I've been a professional journalist for more than 20 years, with experience writing and editing for magazines, newspapers and websites. I primarily write about health and wellness now, but I’ve also written a lot about food, agriculture, parenting, and other lifestyle content. I have created content for a variety of brands. I also teach journalism and media courses at Shippensburg University of Pennsylvania.

My non-work details: I'm the mom of two rambunctious but sweet-as-can-be boys (and one dog). I'm in love with mountains and trees, travel and books. I’m also a runner (one half-marathon down so far) and an enthusiastic consumer of good coffee/beer/vintage/food/music/stories. Lately, all I want to do is grow stuff in my garden and bake bread.

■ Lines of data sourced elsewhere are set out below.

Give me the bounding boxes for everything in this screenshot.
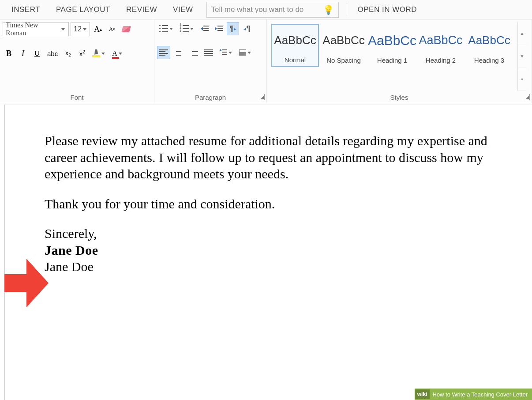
decrease-indent-button[interactable]: [199, 22, 211, 35]
document-canvas[interactable]: Please review my attached resume for add…: [4, 105, 532, 400]
styles-more[interactable]: ▾: [518, 68, 526, 91]
chevron-down-icon: [119, 51, 123, 56]
align-right-icon: [189, 49, 198, 56]
justify-icon: [204, 49, 213, 56]
group-styles: AaBbCc Normal AaBbCc No Spacing AaBbCc H…: [267, 19, 532, 103]
increase-indent-button[interactable]: [213, 22, 225, 35]
chevron-down-icon: [190, 26, 195, 31]
highlight-button[interactable]: [90, 47, 108, 60]
subscript-button[interactable]: x2: [62, 47, 74, 60]
bold-button[interactable]: B: [3, 47, 15, 60]
style-heading-2[interactable]: AaBbCc Heading 2: [417, 24, 465, 67]
wikihow-footer: wiki How to Write a Teaching Cover Lette…: [415, 389, 532, 400]
shrink-font-button[interactable]: A▾: [106, 23, 118, 36]
tab-open-in-word[interactable]: OPEN IN WORD: [350, 0, 425, 19]
ribbon: Times New Roman 12 A▴ A▾ B I U abc x2 x2…: [0, 19, 532, 103]
grow-font-button[interactable]: A▴: [92, 23, 104, 36]
line-spacing-button[interactable]: [217, 46, 235, 59]
strikethrough-button[interactable]: abc: [45, 47, 60, 60]
numbering-button[interactable]: [178, 22, 197, 35]
paragraph-dialog-launcher[interactable]: [259, 94, 265, 100]
signature-handwritten: Jane Doe: [45, 242, 492, 259]
closing-line: Sincerely,: [45, 225, 492, 242]
align-center-icon: [174, 49, 183, 56]
numbering-icon: [180, 25, 189, 32]
eraser-icon: [121, 26, 131, 32]
style-heading-1[interactable]: AaBbCc Heading 1: [368, 24, 416, 67]
align-right-button[interactable]: [187, 46, 200, 59]
underline-button[interactable]: U: [31, 47, 43, 60]
group-label-font: Font: [3, 91, 151, 103]
outdent-icon: [201, 26, 209, 32]
ribbon-tabs: INSERT PAGE LAYOUT REVIEW VIEW Tell me w…: [0, 0, 532, 19]
chevron-down-icon: [101, 51, 106, 56]
paragraph-1: Please review my attached resume for add…: [45, 132, 492, 182]
font-name-select[interactable]: Times New Roman: [3, 22, 69, 36]
ltr-button[interactable]: ¶▸: [227, 22, 239, 35]
indent-icon: [215, 26, 223, 32]
tab-review[interactable]: REVIEW: [118, 0, 165, 19]
chevron-down-icon: [83, 27, 87, 31]
styles-scroll: ▲ ▼ ▾: [517, 22, 526, 91]
tab-page-layout[interactable]: PAGE LAYOUT: [48, 0, 118, 19]
paragraph-2: Thank you for your time and consideratio…: [45, 196, 492, 212]
shading-icon: [239, 49, 246, 56]
chevron-down-icon: [169, 26, 174, 31]
document-body: Please review my attached resume for add…: [45, 132, 492, 275]
clear-formatting-button[interactable]: [120, 23, 132, 36]
group-font: Times New Roman 12 A▴ A▾ B I U abc x2 x2…: [0, 19, 154, 103]
styles-dialog-launcher[interactable]: [524, 94, 530, 100]
style-normal[interactable]: AaBbCc Normal: [271, 24, 319, 67]
font-color-button[interactable]: A: [110, 47, 125, 60]
lightbulb-icon: 💡: [323, 4, 334, 15]
wikihow-title: How to Write a Teaching Cover Letter: [432, 391, 528, 398]
wikihow-logo: wiki: [415, 389, 430, 399]
chevron-down-icon: [229, 50, 233, 55]
align-left-icon: [159, 49, 168, 56]
callout-arrow-icon: [4, 259, 49, 307]
superscript-button[interactable]: x2: [76, 47, 88, 60]
group-label-paragraph: Paragraph: [157, 91, 264, 103]
bullets-button[interactable]: [157, 22, 176, 35]
chevron-down-icon: [247, 50, 252, 55]
style-heading-3[interactable]: AaBbCc Heading 3: [465, 24, 513, 67]
align-left-button[interactable]: [157, 46, 170, 59]
tell-me-placeholder: Tell me what you want to do: [211, 5, 304, 14]
italic-button[interactable]: I: [17, 47, 29, 60]
justify-button[interactable]: [202, 46, 215, 59]
bullets-icon: [159, 25, 168, 32]
signature-printed: Jane Doe: [45, 258, 492, 275]
styles-scroll-up[interactable]: ▲: [518, 22, 526, 45]
separator: [347, 3, 347, 16]
font-size-select[interactable]: 12: [71, 22, 90, 36]
style-no-spacing[interactable]: AaBbCc No Spacing: [320, 24, 367, 67]
group-label-styles: Styles: [270, 91, 529, 103]
rtl-button[interactable]: ◂¶: [241, 22, 253, 35]
svg-marker-0: [4, 259, 49, 307]
tell-me-input[interactable]: Tell me what you want to do 💡: [206, 2, 339, 18]
group-paragraph: ¶▸ ◂¶ Paragraph: [154, 19, 267, 103]
shading-button[interactable]: [237, 46, 254, 59]
tab-insert[interactable]: INSERT: [4, 0, 48, 19]
tab-view[interactable]: VIEW: [165, 0, 201, 19]
chevron-down-icon: [61, 27, 66, 31]
highlight-icon: [92, 49, 100, 57]
styles-gallery: AaBbCc Normal AaBbCc No Spacing AaBbCc H…: [270, 22, 515, 91]
styles-scroll-down[interactable]: ▼: [518, 45, 526, 68]
line-spacing-icon: [219, 49, 227, 57]
align-center-button[interactable]: [172, 46, 185, 59]
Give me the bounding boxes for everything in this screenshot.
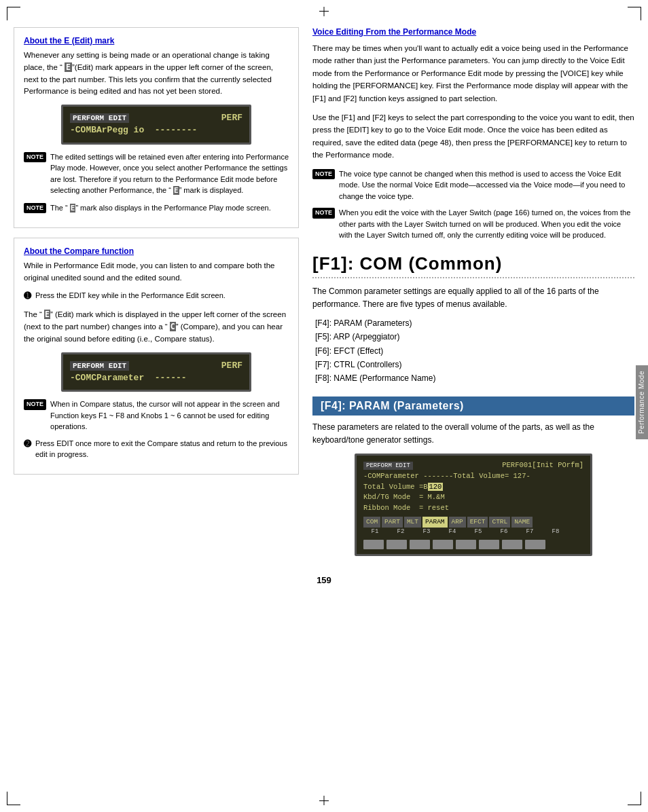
fn-label-f6: F6 [492, 528, 516, 537]
section-compare: About the Compare function While in Perf… [14, 238, 299, 474]
lcd-screen-1: PERFORM EDIT PERF -COMBArPegg io -------… [61, 105, 251, 144]
voice-note-badge-2: NOTE [312, 208, 335, 219]
corner-tr [628, 7, 641, 20]
section-edit-mark-title: About the E (Edit) mark [24, 36, 289, 45]
fn-buttons [363, 540, 583, 549]
lcd-params-line3: Total Volume =B120 [363, 482, 583, 493]
corner-bl [7, 792, 20, 805]
note-2: NOTE The “ E” mark also displays in the … [24, 202, 289, 215]
compare-status-text: The “ E” (Edit) mark which is displayed … [24, 309, 289, 345]
bottom-crosshair-h [319, 800, 329, 801]
fn-label-f1: F1 [363, 528, 386, 537]
voice-note-text-1: The voice type cannot be changed when th… [339, 168, 634, 202]
menu-item-f5: [F5]: ARP (Arpeggiator) [315, 330, 634, 344]
menu-item-f4: [F4]: PARAM (Parameters) [315, 316, 634, 330]
lcd-screen-2: PERFORM EDIT PERF -COMCParameter ------ [61, 352, 251, 392]
lcd-tab-bar: COM PART MLT PARAM ARP EFCT CTRL NAME [363, 517, 583, 528]
top-crosshair [324, 7, 325, 16]
section-edit-mark: About the E (Edit) mark Whenever any set… [14, 27, 299, 228]
lcd1-right: PERF [221, 112, 242, 124]
f1-com-text: The Common parameter settings are equall… [312, 285, 634, 311]
fn-label-f4: F4 [441, 528, 464, 537]
fn-label-f5: F5 [467, 528, 490, 537]
f1-dotted-rule [312, 277, 634, 278]
fn-btn-f5[interactable] [456, 540, 476, 549]
top-crosshair-h [319, 11, 329, 12]
fn-btn-f3[interactable] [410, 540, 430, 549]
step-2-text: Press EDIT once more to exit the Compare… [35, 438, 289, 460]
lcd2-right: PERF [221, 360, 242, 372]
tab-name: NAME [511, 517, 533, 528]
step-2-num: ➋ [24, 437, 31, 460]
section-f4-param: [F4]: PARAM (Parameters) These parameter… [312, 396, 634, 556]
fn-btn-f4[interactable] [433, 540, 453, 549]
step-1: ➊ Press the EDIT key while in the Perfor… [24, 290, 289, 303]
fn-btn-f2[interactable] [386, 540, 407, 549]
lcd-params-line4: Kbd/TG Mode = M.&M [363, 492, 583, 503]
section-edit-mark-text: Whenever any setting is being made or an… [24, 50, 289, 98]
voice-note-badge-1: NOTE [312, 169, 335, 180]
side-tab: Performance Mode [636, 365, 648, 439]
page-container: Performance Mode About the E (Edit) mark… [0, 0, 648, 812]
left-column: About the E (Edit) mark Whenever any set… [14, 27, 299, 561]
tab-param: PARAM [422, 517, 448, 528]
note-1: NOTE The edited settings will be retaine… [24, 151, 289, 197]
lcd2-line2: -COMCParameter ------ [70, 372, 242, 384]
fn-btn-f8[interactable] [525, 540, 545, 549]
lcd1-label: PERFORM EDIT [70, 112, 129, 124]
note-text-1: The edited settings will be retained eve… [50, 151, 289, 197]
menu-item-f7: [F7]: CTRL (Controllers) [315, 358, 634, 371]
voice-edit-title: Voice Editing From the Performance Mode [312, 27, 634, 37]
note-badge-1: NOTE [24, 152, 46, 163]
lcd-params-line5: Ribbon Mode = reset [363, 503, 583, 514]
fn-btn-f6[interactable] [479, 540, 499, 549]
fn-label-f8: F8 [544, 528, 567, 537]
note-badge-3: NOTE [24, 399, 46, 410]
tab-efct: EFCT [467, 517, 488, 528]
tab-com: COM [363, 517, 380, 528]
note-badge-2: NOTE [24, 203, 46, 214]
section-voice-editing: Voice Editing From the Performance Mode … [312, 27, 634, 241]
lcd-params-line2: -COMParameter -------Total Volume= 127- [363, 471, 583, 482]
fn-btn-f7[interactable] [502, 540, 522, 549]
tab-ctrl: CTRL [489, 517, 510, 528]
menu-item-f6: [F6]: EFCT (Effect) [315, 344, 634, 358]
fn-label-f7: F7 [518, 528, 541, 537]
f4-param-text: These parameters are related to the over… [312, 421, 634, 447]
section-compare-text1: While in Performance Edit mode, you can … [24, 260, 289, 284]
note-3: NOTE When in Compare status, the cursor … [24, 399, 289, 432]
menu-item-f8: [F8]: NAME (Performance Name) [315, 371, 634, 385]
corner-br [628, 792, 641, 805]
voice-note-1: NOTE The voice type cannot be changed wh… [312, 168, 634, 202]
tab-part: PART [382, 517, 403, 528]
lcd-params-line1: PERFORM EDIT PERF001[Init POrfm] [363, 460, 583, 471]
main-content: About the E (Edit) mark Whenever any set… [14, 27, 634, 561]
voice-edit-text2: Use the [F1] and [F2] keys to select the… [312, 111, 634, 162]
lcd2-label: PERFORM EDIT [70, 360, 129, 372]
step-1-text: Press the EDIT key while in the Performa… [35, 290, 226, 303]
lcd1-line2: -COMBArPegg io -------- [70, 124, 242, 136]
tab-arp: ARP [449, 517, 466, 528]
tab-mlt: MLT [404, 517, 421, 528]
f4-param-title: [F4]: PARAM (Parameters) [312, 396, 634, 416]
voice-note-2: NOTE When you edit the voice with the La… [312, 207, 634, 241]
page-number: 159 [14, 575, 634, 585]
lcd-params-label: PERFORM EDIT [363, 460, 413, 471]
section-f1-com: [F1]: COM (Common) The Common parameter … [312, 253, 634, 386]
right-column: Voice Editing From the Performance Mode … [312, 27, 634, 561]
voice-note-text-2: When you edit the voice with the Layer S… [339, 207, 634, 241]
step-1-num: ➊ [24, 289, 31, 303]
step-2: ➋ Press EDIT once more to exit the Compa… [24, 438, 289, 460]
section-compare-title: About the Compare function [24, 246, 289, 256]
note-text-3: When in Compare status, the cursor will … [50, 399, 289, 432]
corner-tl [7, 7, 20, 20]
note-text-2: The “ E” mark also displays in the Perfo… [50, 202, 271, 215]
fn-label-f2: F2 [389, 528, 412, 537]
lcd-params-screen: PERFORM EDIT PERF001[Init POrfm] -COMPar… [355, 454, 592, 556]
voice-edit-text1: There may be times when you'll want to a… [312, 42, 634, 105]
fn-label-f3: F3 [415, 528, 438, 537]
f1-com-title: [F1]: COM (Common) [312, 253, 634, 274]
lcd-params-right: PERF001[Init POrfm] [502, 460, 583, 471]
fn-btn-f1[interactable] [363, 540, 384, 549]
fn-labels: F1 F2 F3 F4 F5 F6 F7 F8 [363, 528, 583, 537]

Want to know what a born journalist/weird kid I was? For starters, I called the family dog “Walter Cronkite” when I was little. (That was not his name.) I’d hide my red tape recorder under the dining room table to record my family’s conversations. (OK, maybe that was more spying than journalism.) Small-Town Angsty Teen Me devoured Sassy magazine in the ’90s.

As an undergrad at the University of Pittsburgh, I took journalism courses and was a newspaper stringer one summer. But when I read Susan Orlean’s 1992 Esquire story “The American Man at Age 10” in my first magazine-writing class, I thought: This is it. This is what I want to do with my life. I want to write stories like this. And that’s (mostly) what I’ve done. (I also have an MFA in nonfiction writing from Penn State.)

I have a knack for finding the humanity in every story I report and write, whether it's about kids coping with grief, teenage farmers, breast-cancer survivors or rattlesnake wranglers. I want my service stories to be people-focused, as well, by providing readers with info that’s useful, accurate and interesting.

The industry has changed A LOT from my early days, but some crucial elements haven’t: meeting deadlines, finding great sources, writing clean copy, being versatile, getting the facts right, and generally trying to make life easier for my editors and clients. That’s what I bring to the table. (Also bread.)